Küresel kentleşme artışıyla birlikte, giderek daha fazla insan şehirlerde yaşamaya başlamıştır. Bununla birlikte, Dünya Sağlık Örgütü’nün hava kalitesine ilişkin güvenlik sınırlarına uyan şehirde yaşayanlar toplam popülasyonun yüzde 10’unu kapsamaktadır. Toplumun, hava kirliliğinin kardiyovasküler ve akciğer hastalıkların gelişiminde sahip olabileceği olumsuz etkilere olan farkındalığı da artmaya başlamıştır. Aynı zamanda, son yıllarda ortam hava kirliliğinin cilt üzerindeki olumsuz etkisini ortaya koyan çalışmaların sayısı da gözle görülür şekilde artmıştır. Bu nedenle, kirliliğin potansiyel olarak zararlı etkilerine ilişkin endişeler, birçok tüketici için gündem konusu olmaya başlamıştır.

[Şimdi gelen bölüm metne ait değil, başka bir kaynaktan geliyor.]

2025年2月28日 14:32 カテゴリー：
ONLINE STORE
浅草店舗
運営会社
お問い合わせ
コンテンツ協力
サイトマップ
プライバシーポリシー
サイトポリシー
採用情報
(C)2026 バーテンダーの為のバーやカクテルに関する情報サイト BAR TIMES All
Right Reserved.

Gürültü, ısı ve ışıktan zararlı gazlara, radyasyona ve partikül maddeye (PM) kadar birçok farklı kirlilik türü vardır. PM’ler havada serbestçe dolaşırlar ve boyutlarına göre ultra ince (< 2,5 μm), ince (2,5-10 μm) ve kaba (> 10 μm) olarak sınıflandırılmaktadır. Vücut ve çevre arasındaki doğal bariyer olarak cilt, PM kirliliğinden doğrudan etkilenir ve belirtildiği gibi, yapılan çalışmalar bu kirleticilerin tamamen estetik olanlardan hücresel düzeyde değişikliklere kadar değişen etkilere neden olarak cilt sağlığını olumsuz etkilediğini göstermektedir.

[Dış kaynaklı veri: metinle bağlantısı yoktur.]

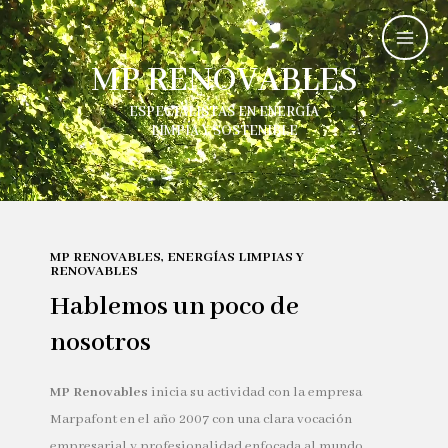
MP RENOVABLES
ESPECIALISTAS EN ENERGÍA
LIMPIA Y SOSTENIBLE
MP RENOVABLES, ENERGÍAS LIMPIAS Y
RENOVABLES
Hablemos un poco de
nosotros
MP Renovables
inicia su actividad con la empresa
Marpafont en el año 2007 con una clara vocación
empresarial y profesionalidad enfocada al mundo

PM, poliaromatik hidrokarbonlar ve/veya metaller gibi PM parçacıklarına yapışan diğer maddeler ile ciltte ciddi hasarlara neden olabilmektedir. Yakın tarihli bir inceleme, PM’lerin oksidatif strese neden olarak ve skualen gibi sebum bileşenlerini oksitleyerek ciltteki antioksidanları tüketebileceğinden ortam hava kirliliğinin yüksek olduğu bölgelerde yaşayan kişilerde akne semptomlarının ağırlaşabileceğine dair kanıt sağlamıştır. Başka bir çalışma, iç mekânda 2,5-10 μm boyutlarındaki PM’lere maruz kalmanın, alın bölgesinde artan hiperpigmentasyon ve üst dudakta kırışıklıklar gibi cilt yaşlanması belirtilerine sebep olduğunu göstermiştir. Hava kirliliğinin cilt üzerindeki etkisine ilişkin ek araştırmalar, PM’ye daha fazla maruz kalma arasında bir korelasyon tespit etmiştir. PM’lerin ayrıca cildin dış saldırganlara karşı birincil savunmalarından biri olan cilt bariyeri işlevini olumsuz etkilediği bildirilmiştir.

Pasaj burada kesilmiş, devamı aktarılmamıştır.